Любопытствующие сатиры не смогли удержаться, и полностью зашли в хлев, тыкая друг друга локтями, и хрюкая изо всех сил, а спятивший узник, возомнивший себя повелителем демонов, вытянул худющую конечность под слюнявую песнь, думая, что манит низкорослого сатира небесной силой.
— Иди сюда! Быстрей сатанинское отродье, а то крестом святым осеню, и рассыплешься в прах! К ноге сукин сын и слушай меня — сына Божьего, твоего нового хозяина! — глаза сумасшедшего раба полыхали огнем безумия, однако покорно бредущий черт доказывал, что его мысли верны, как никогда.
Вывернувший шею Дима раскрыл рот от восхищения, ибо столь ярко выраженного идиотизма не видел даже во время крупных пьянок с массовым привлечением народа. Да, что там говорить… Такого не происходило во время своих и чужих белых горячек в наркологии!

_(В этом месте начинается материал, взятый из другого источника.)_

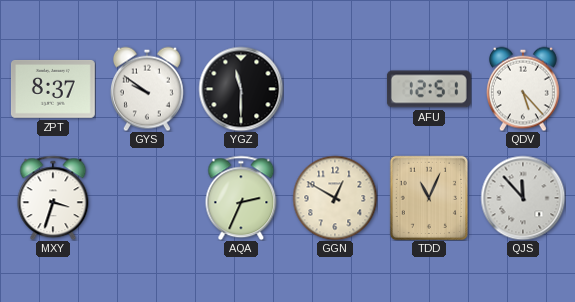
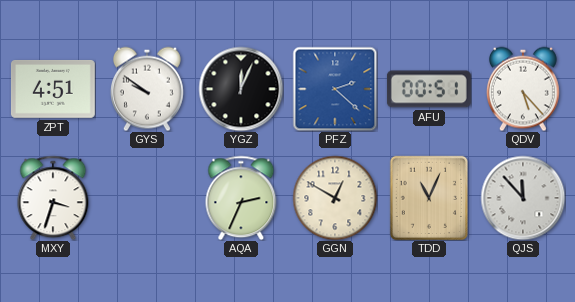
ZPT: 8:37 -> 4:51
YGZ: 11:30 -> 12:04
PFZ: none -> 2:22
AFU: 12:51 -> 00:51
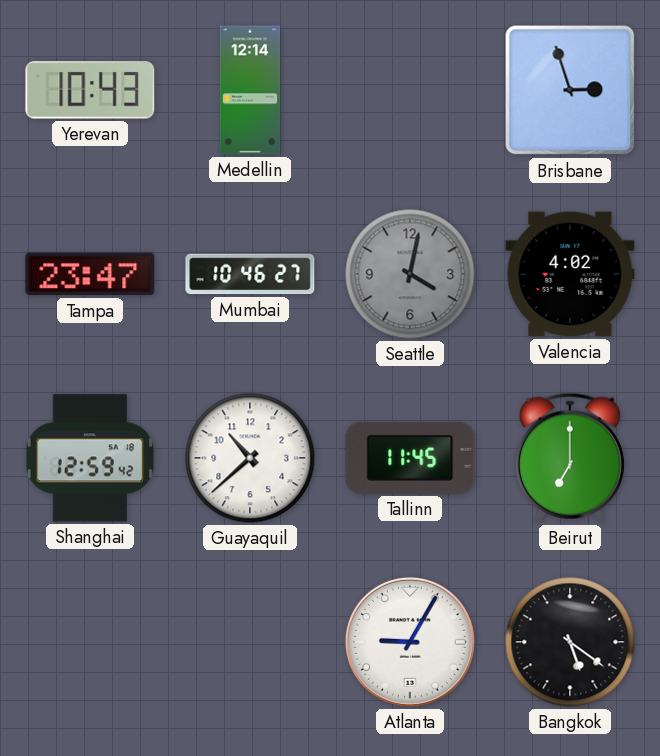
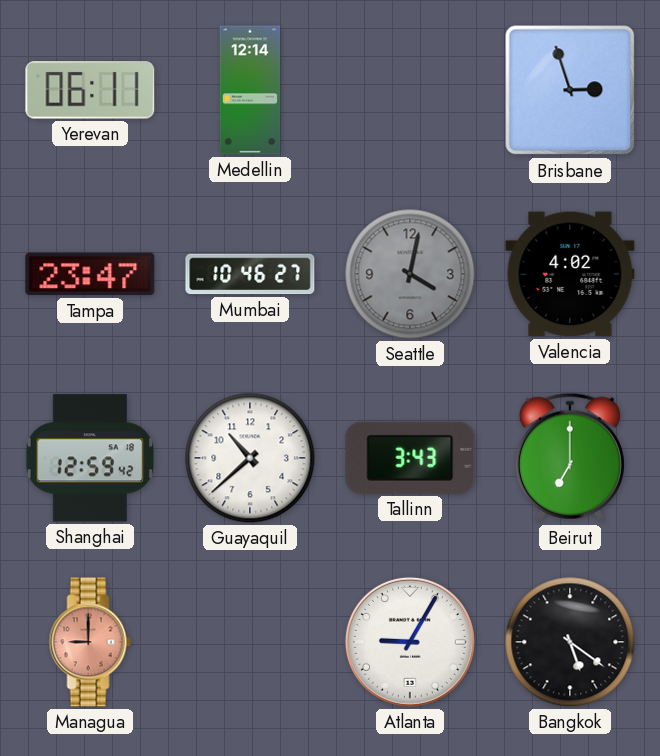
Yerevan: 10:43 -> 06:11
Tallinn: 11:45 -> 3:43
Managua: none -> 9:00
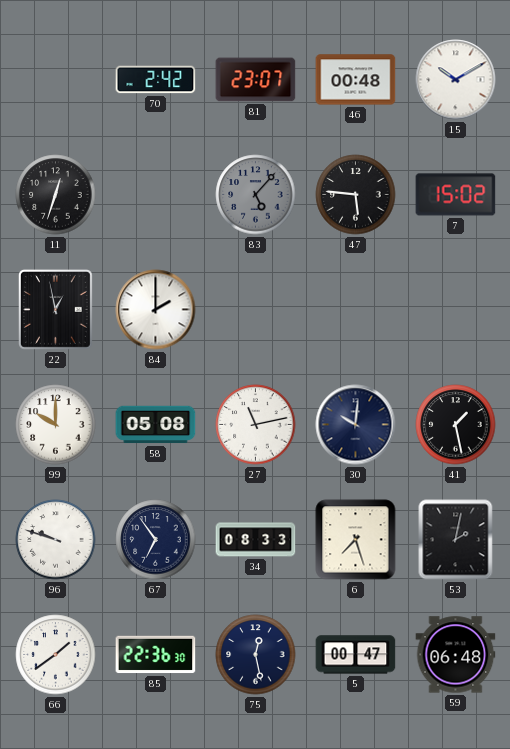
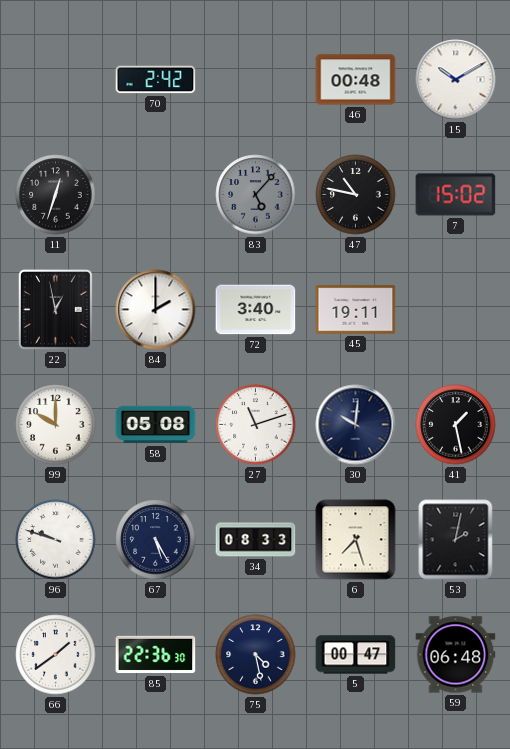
81: 23:07 -> none
47: 5:46 -> 10:47
72: none -> 3:40
45: none -> 19:11
27: 11:13 -> 11:12
67: 6:54 -> 5:25
75: 12:28 -> 4:28
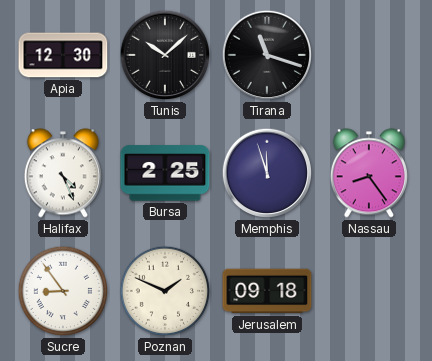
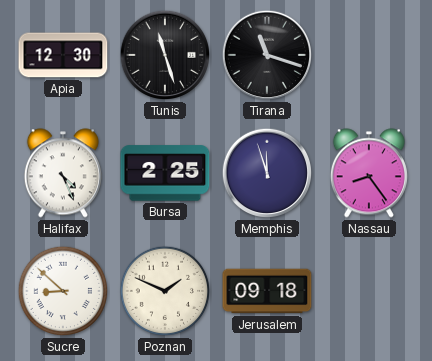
Tunis: 10:08 -> 11:27
Sucre: 8:54 -> 8:52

Свиномордый демон тем временем добрался до спятившего раба и рухнул на вогнутые внутрь коленки, покорно шмыгая грязным пятаком и развалив зад на мягком полу.

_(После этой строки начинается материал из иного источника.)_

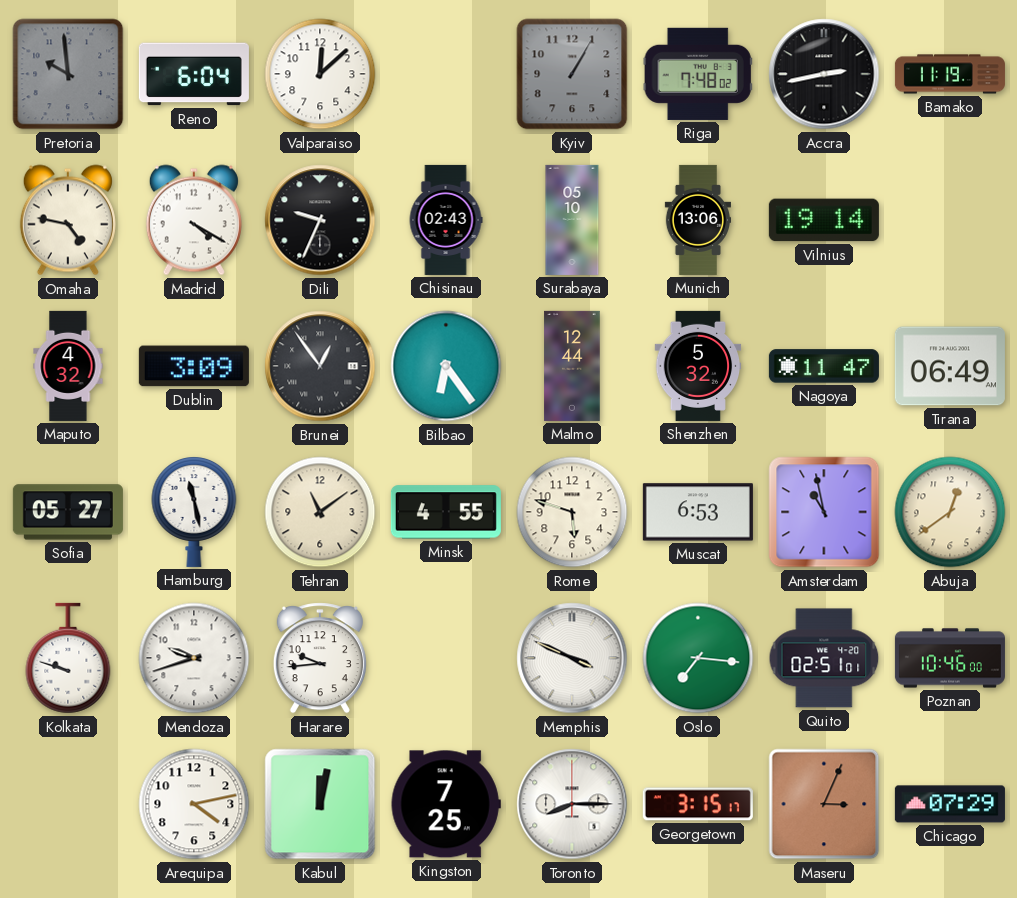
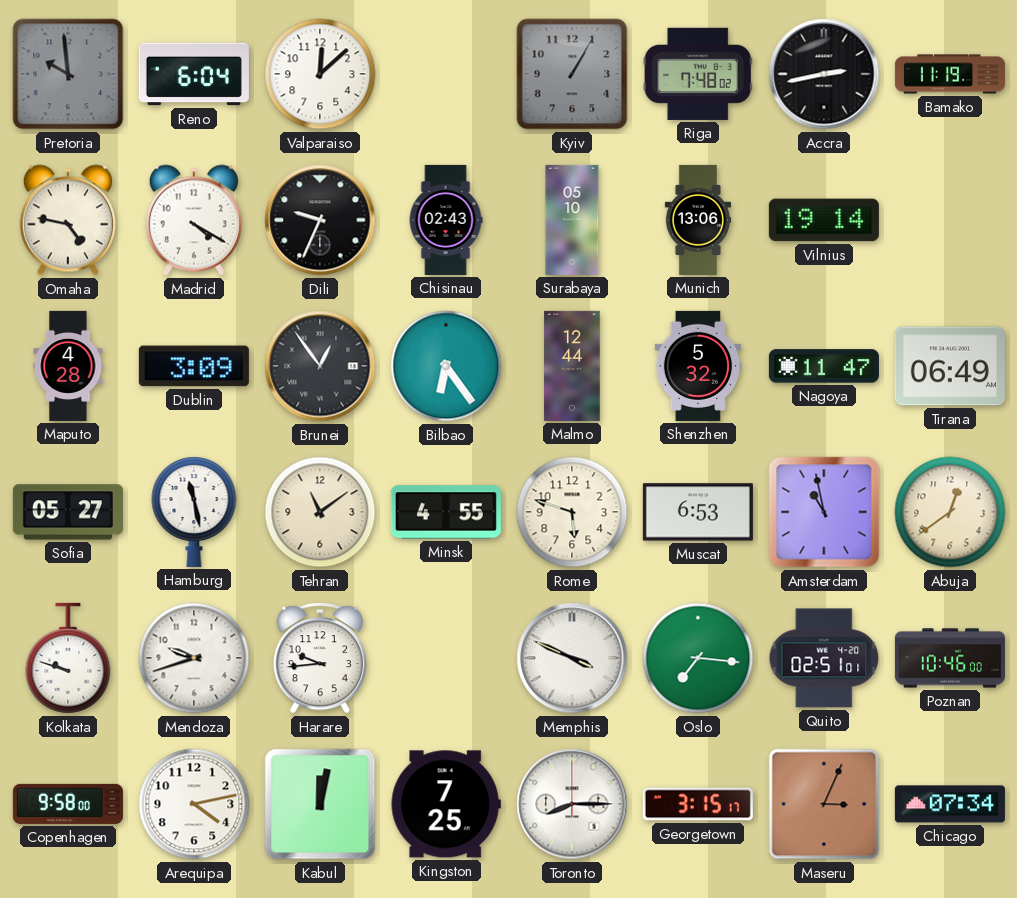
Maputo: 4:32 -> 4:28
Copenhagen: none -> 9:58
Chicago: 07:29 -> 07:34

— Что желаешь, господин мой! — гнусаво и жалобно взвыл толстый свин. — Что твой ничтожный раб должен выполнить?! Скажи мне! Все сделаю господин, только не осеняй крестом святым! Боюсь его! Очень боюсь! Пожалей! У меня двое детей! Жена-красавица! — являлось ли это новым мини-шоу или же узник не обезумел, а действительно овладел силой Божьей — никто не знал, потому что…
Потому что никто не знал, а Дима сам замер от неожиданности с мыслью: «А вдруг?»

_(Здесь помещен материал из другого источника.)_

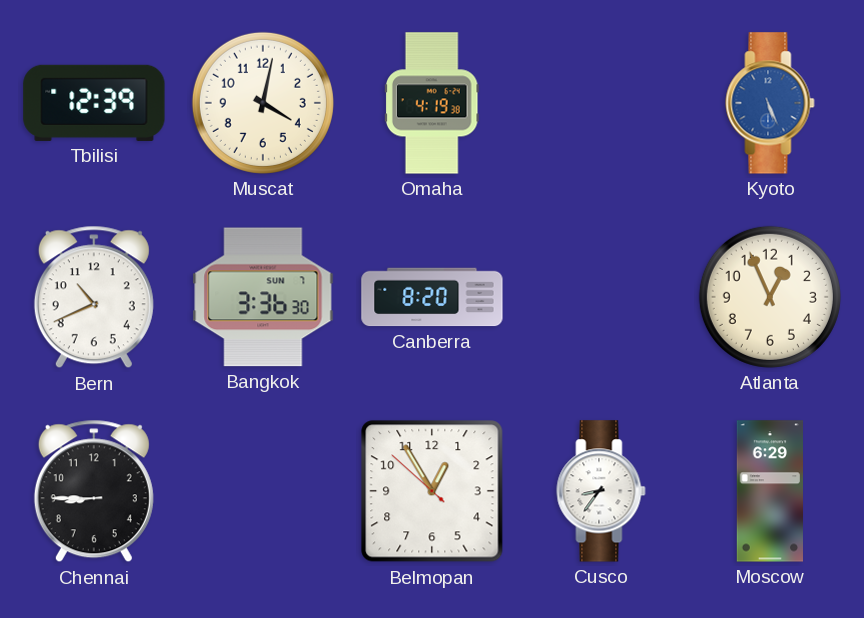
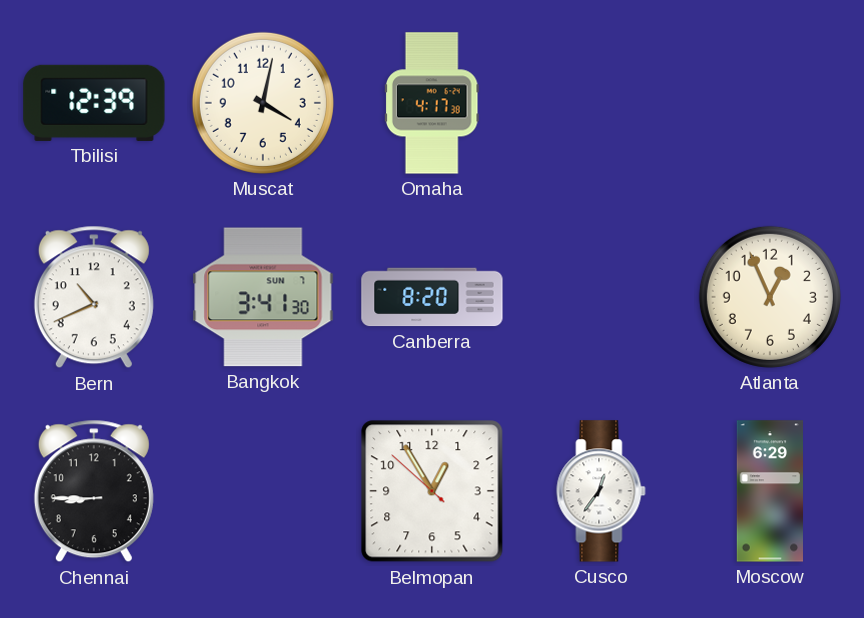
Omaha: 4:19 -> 4:17
Kyoto: 5:26 -> none
Bangkok: 3:36 -> 3:41
Cusco: 8:36 -> 12:36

— Убей своих друзей! Этих ничтожных демонов! Потом убей своего отвратительного господина, и я пощажу твою семью! — узник с пятым тавро видел подчинение черта и полностью осознал собственное могущество, выразив это азартно заблестевшим взором, где пощада чертям определенно отсутствовала. — Или прикажи ему! — он властно кивнул на Варгха, не вникающего в суть происходящего и удивленно-рычащего. — Пусть вонючее чудовище убьет рать сатанинскую! — огромные, вооруженные копьями и саблями парнокопытные воины стояли и не двигались, лишь оранжевые глаза внимательно наблюдали за застывшим человеческим стадом. — Потом вашего повелителя и тебя самого, а дальше освободит людей, кроме тех троих! — перст сына Божьего, сатиров повелителя указал на «Спящих». — Они твари бесноватые, Сатаной поцелованные, а дальше… — он задумался, хозяйски глядя на покорно склонившегося сатира. — Дальше пусть ведет нас в Рай! Охраняет нас! Уничтожает всех смеющих мешать священному походу на Небеса в объятья Господа! — раб от счастья перестал контролировать реальность, забыв, что Варгх ничего не соображает, а может только рычать и убивать, причем людишек. — Выполняй ничтожество! — костлявая рука узника, ведомого Божьей дланью, отечески шлепнула сатира по волосатой щеке, и это испортило так хорошо начавшийся концерт.